Kedua mataku menatap laut dan pasir putih yang terhampar di depanku dengan tatapan takjub. Angin laut meniup rambut panjangku yang berwarna merah muda dan membuatnya sedikit berantakan. Baju musim panasku ikut bergoyang ditiup angin laut.

Aku langsung membuka ponselku dan mengirim pesan pada Miyu.

'Di sini keren, lho. Pemandangannya indah sekali,' tulisku.

Setelah mengirimkan pesan itu, aku segera mengambil beberapa foto diriku sendiri dan berpose dengan latar belakang pantai.

"Fubuki-chan, ya?" sebuah suara lembut tertangkap indra pendengaranku beberapa saat kemudian.

Aku langsung menoleh ke arah suara.

Seorang perempuan paruh baya, membawa payung di tangannya untuk melindungi tubuhnya dari sengatan matahari, sedang berdiri tak jauh dari tempatku saat ini.

Perempuan paruh baya itu menatapku sambil tersenyum lebar. Gurat kecantikan masih tampak jelas di wajahnya yang mulai berkeriput. Awalnya aku tidak mengenalinya. Tapi begitu aku melihat rambut merah muda sebahunya dan juga mata hijau emerald-nya yang mirip denganku, aku langsung menyadarinya.

"Nenek?" tanyaku, antara kaget dan bingung.

"Fubuki-chan sudah besar, ya?" tanya Nenek seraya tersenyum lebar.

Dia masih tampak cantik di usianya yang hampir setengah abad ini. Nenek lalu berjalan mendekatiku.

"Kamu sudah sengaja datang padahal sepanas ini. Sudah berapa tahun, ya? Mungkin hampir 10 tahun sejak terakhir kamu datang ke sini. Kamu baik-baik saja? Tidak capek? Nenek bantu membawakan tasmu," ujar Nenek seraya meraih salah satu tas dorongku.

'Katanya sedang sakit. Tapi sepertinya sehat-sehat saja. Gawat. Padahal aku kira nanti tidak akan banyak bicara karena Nenek terbaring sakit,' batinku seraya mengikuti Nenek yang berjalan di depanku.
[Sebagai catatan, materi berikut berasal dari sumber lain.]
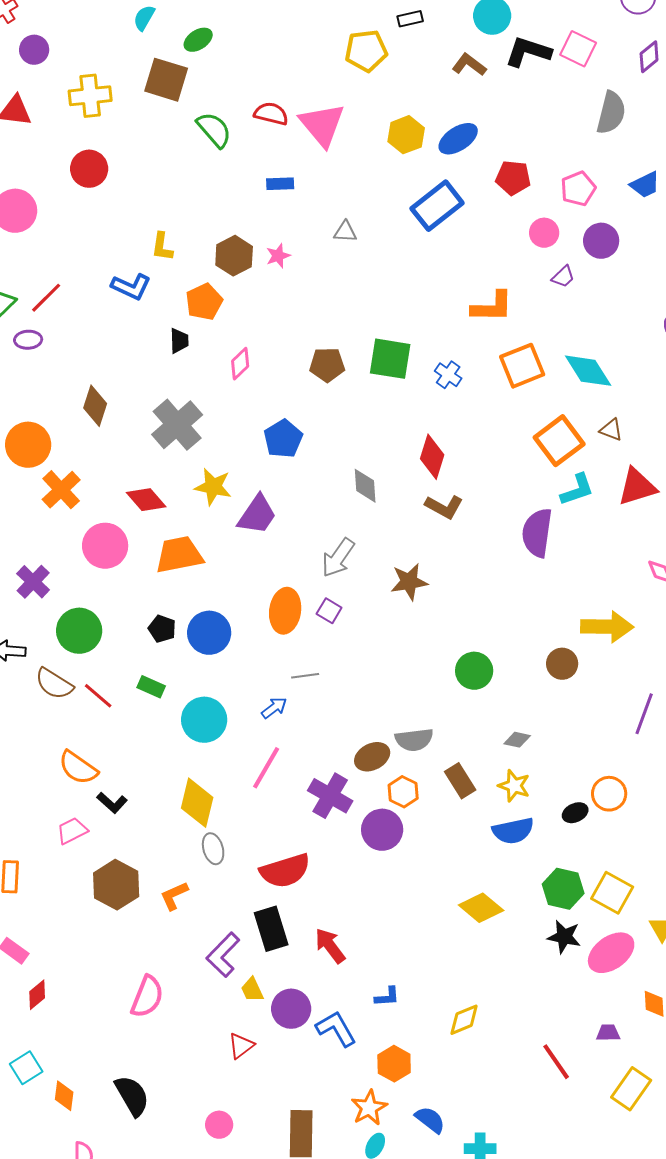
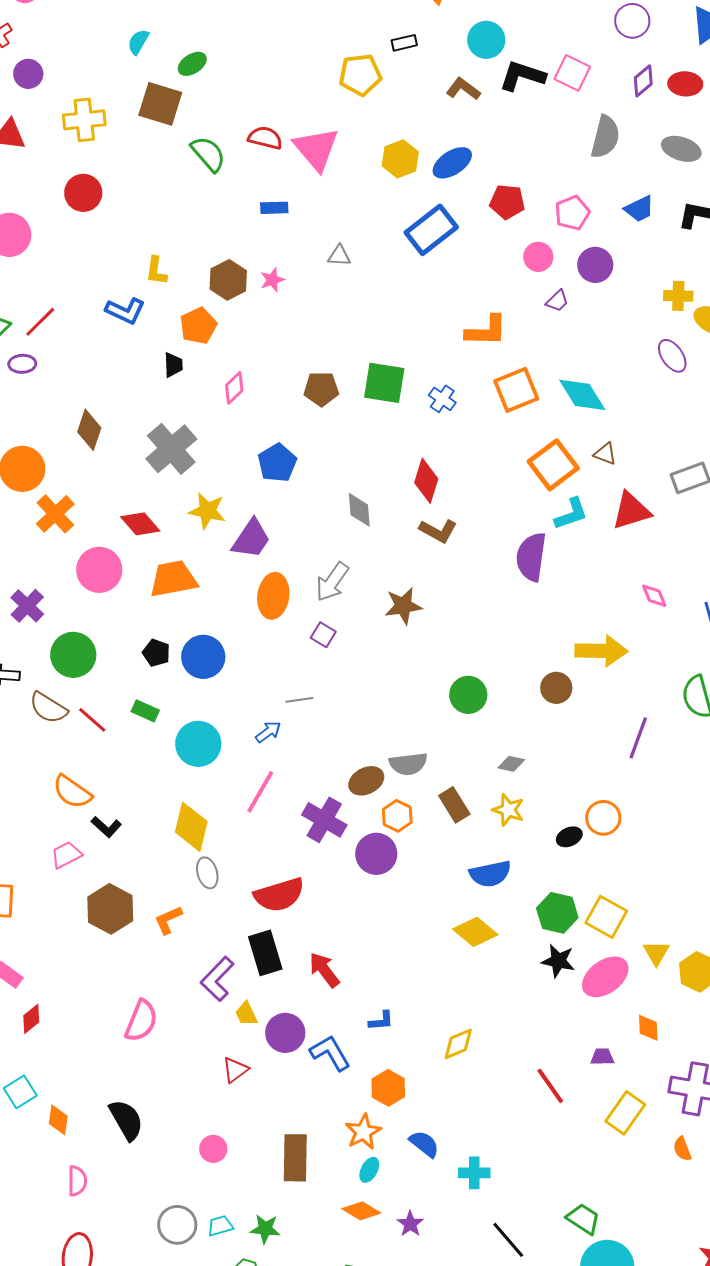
orange ellipse: (285, 611) -> (273, 596), moved
blue semicircle: (513, 831) -> (490, 874), moved

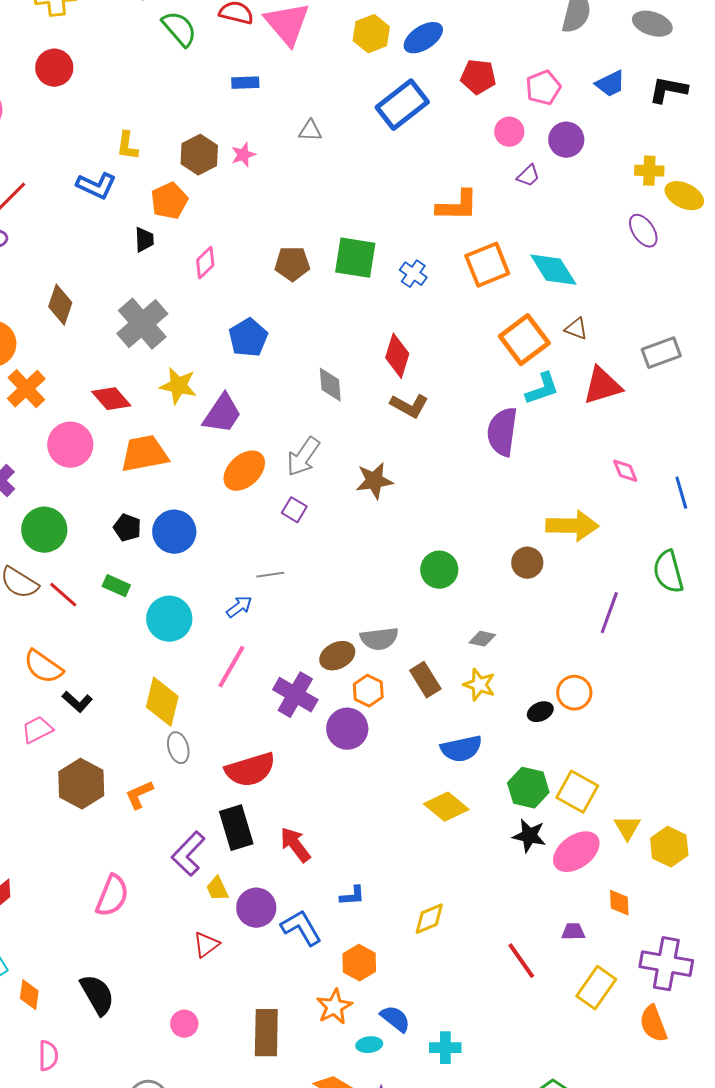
orange ellipse: (273, 596) -> (244, 471), turned 39
orange semicircle: (682, 1149) -> (653, 1024), size x1.5
cyan ellipse: (369, 1170) -> (369, 1045), moved, turned 55

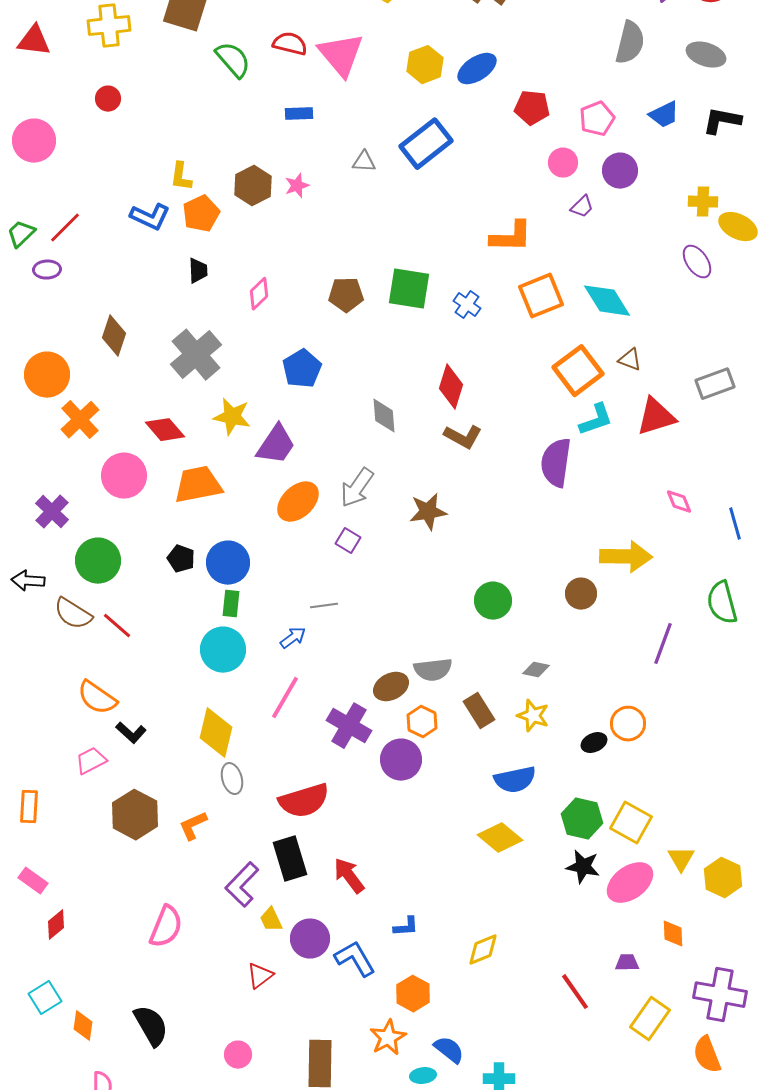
red circle: (54, 68) -> (108, 99), size x0.7
blue rectangle: (402, 105) -> (426, 144), moved
orange pentagon: (169, 201) -> (201, 214), moved
green rectangle: (116, 586) -> (231, 604), moved, turned 72

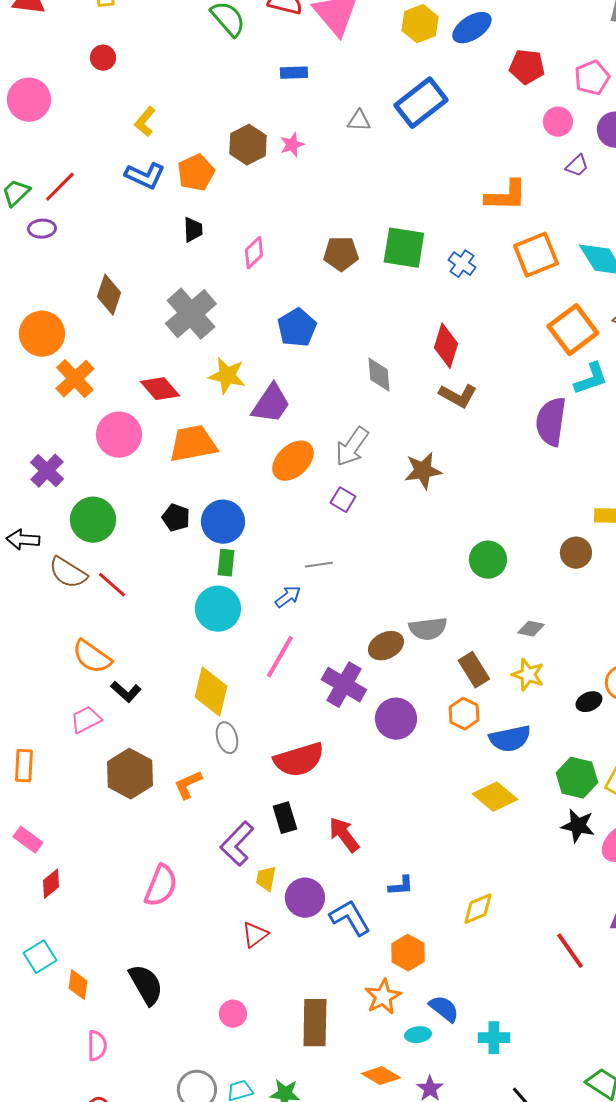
yellow L-shape: (181, 177) -> (145, 122), moved, turned 32
orange hexagon: (422, 722) -> (464, 714), moved
black rectangle: (290, 859) -> (285, 818), size x0.7
yellow trapezoid: (271, 920) -> (266, 879), turned 36

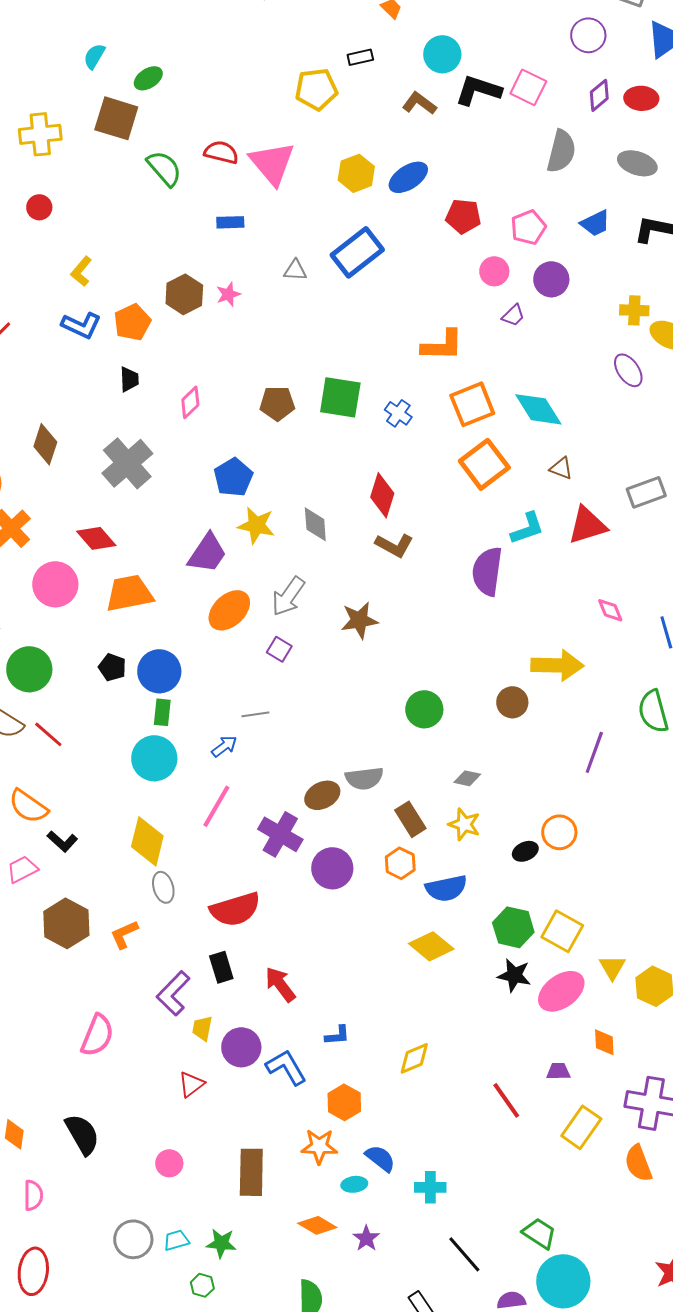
orange square: (573, 330) -> (484, 464), moved
yellow star: (227, 376) -> (256, 525), moved
orange star: (383, 997) -> (319, 1146), turned 30

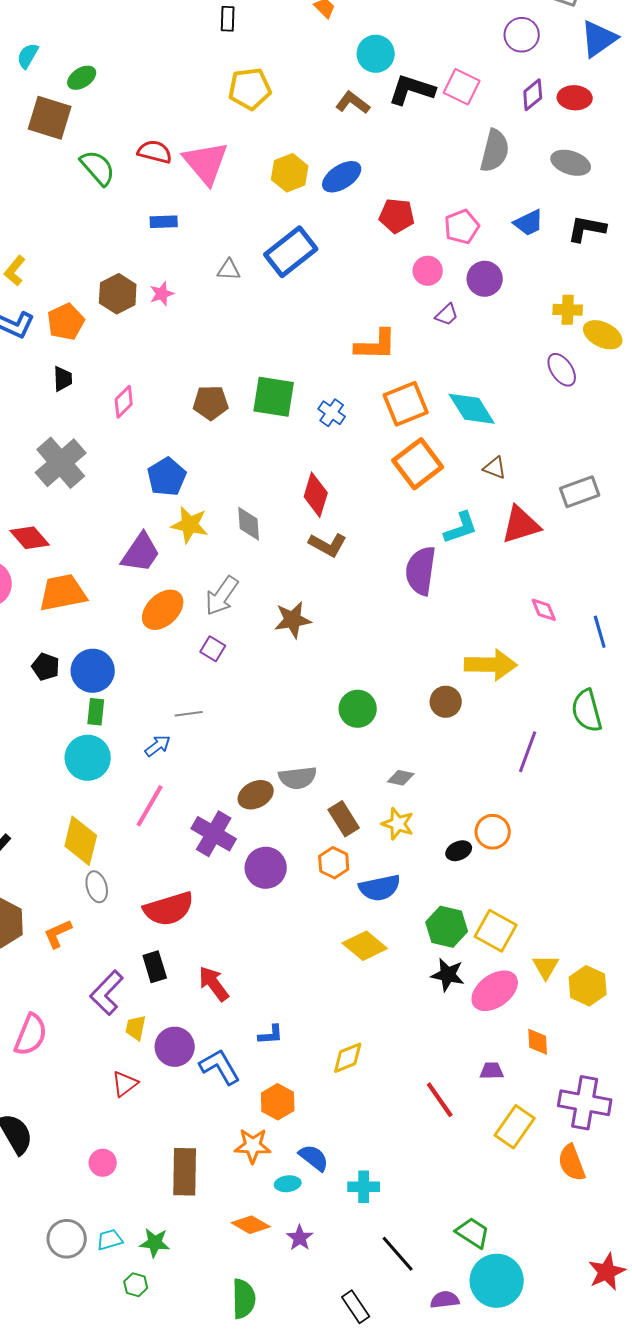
black rectangle: (360, 57) -> (228, 19), moved, turned -75

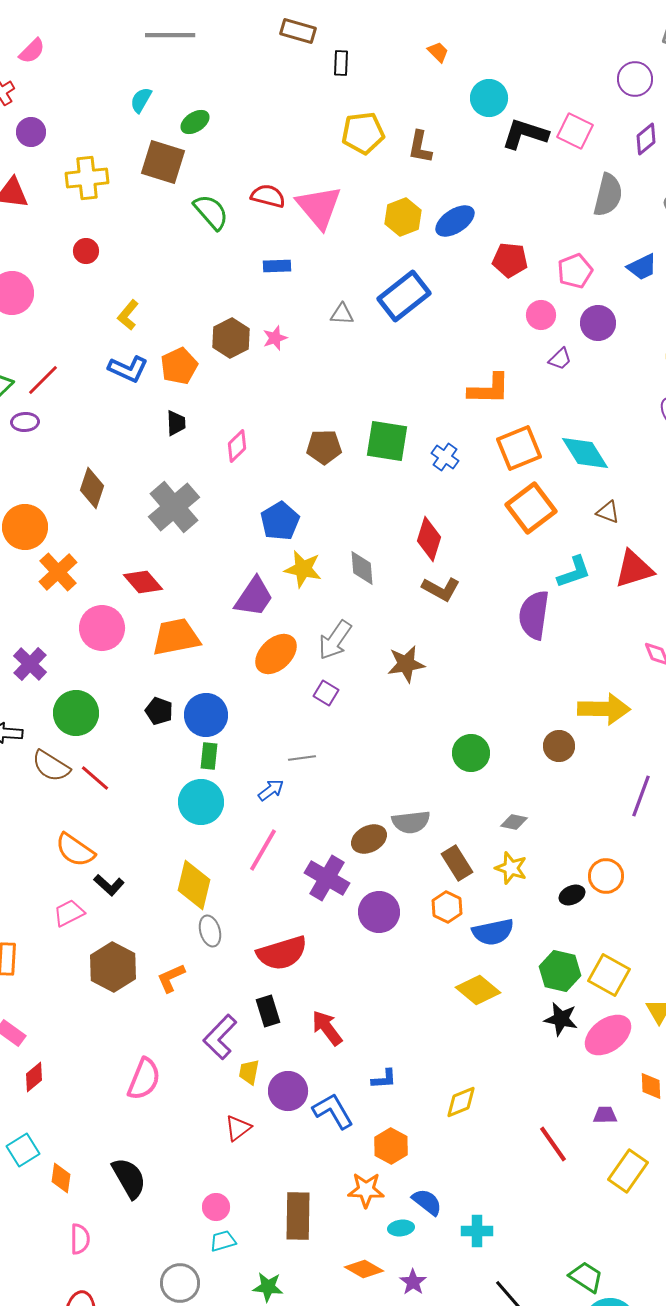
brown L-shape: (353, 103) -> (420, 147), moved, turned -116
cyan trapezoid: (110, 1240) -> (223, 1241), moved

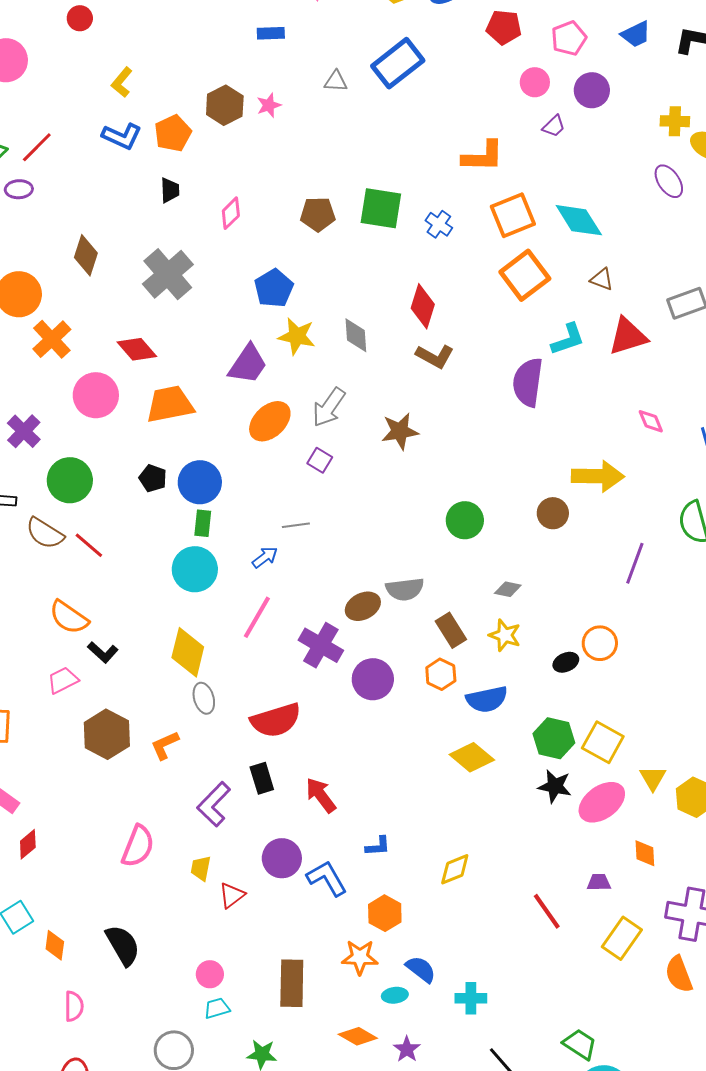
yellow trapezoid: (249, 1072) -> (201, 868), moved

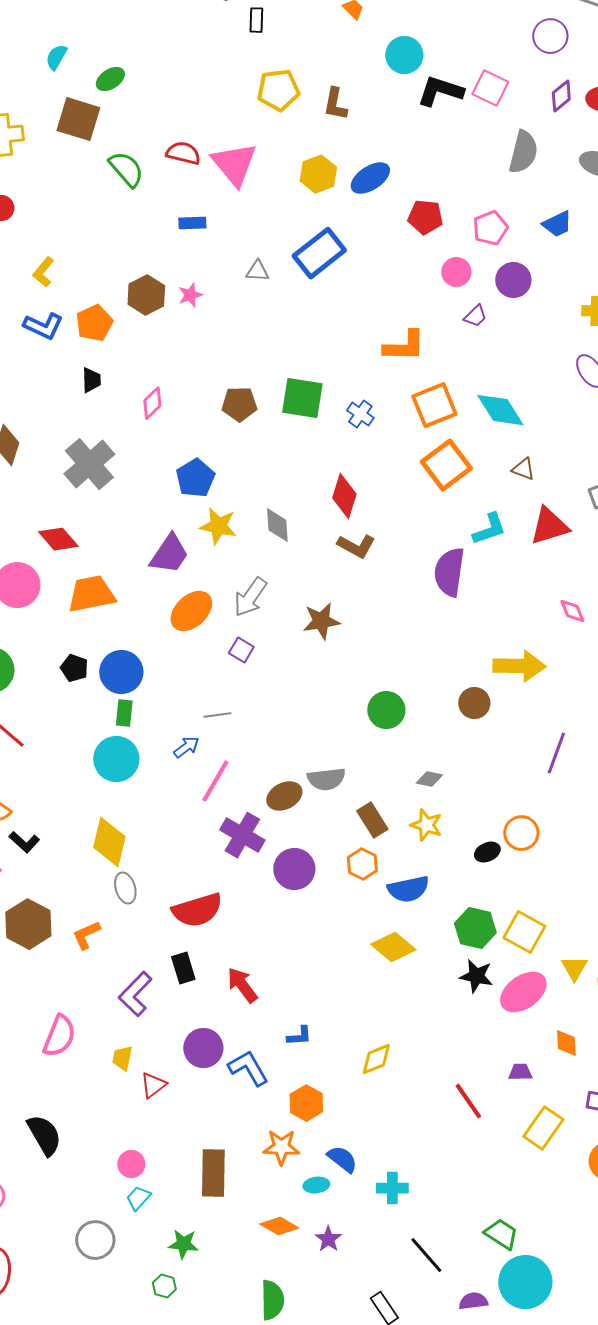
pink line: (257, 617) -> (215, 781), moved
cyan trapezoid: (217, 1008) -> (138, 1198), turned -32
"Oh, ya, Fubuki-chan. Dilarang ke laut, ya?" ujar Nenek tiba-tiba.

Eh? Apa?

"Sejak tiga tahun yang lalu sudah dikeluarkan larangan berenang di sana karena muncul banyak sekali ubur-ubur. Soalnya sepertinya tadi kau senang sekali melihat laut. Jadi, Nenek sudah memperingatkanmu," ujar Nenek seraya terus berjalan di depanku.

APA?!

.

.

.

.

.

.

.

"Aku mau pulang!" kataku pada Mama yang ada di seberang telepon. Aku menempelkan ponselku di telingaku dan berbicara dengan suara sepelan mungkin agar Nenek tidak mendengar. Nenek sedang memasak hidangan makan malam di dapur.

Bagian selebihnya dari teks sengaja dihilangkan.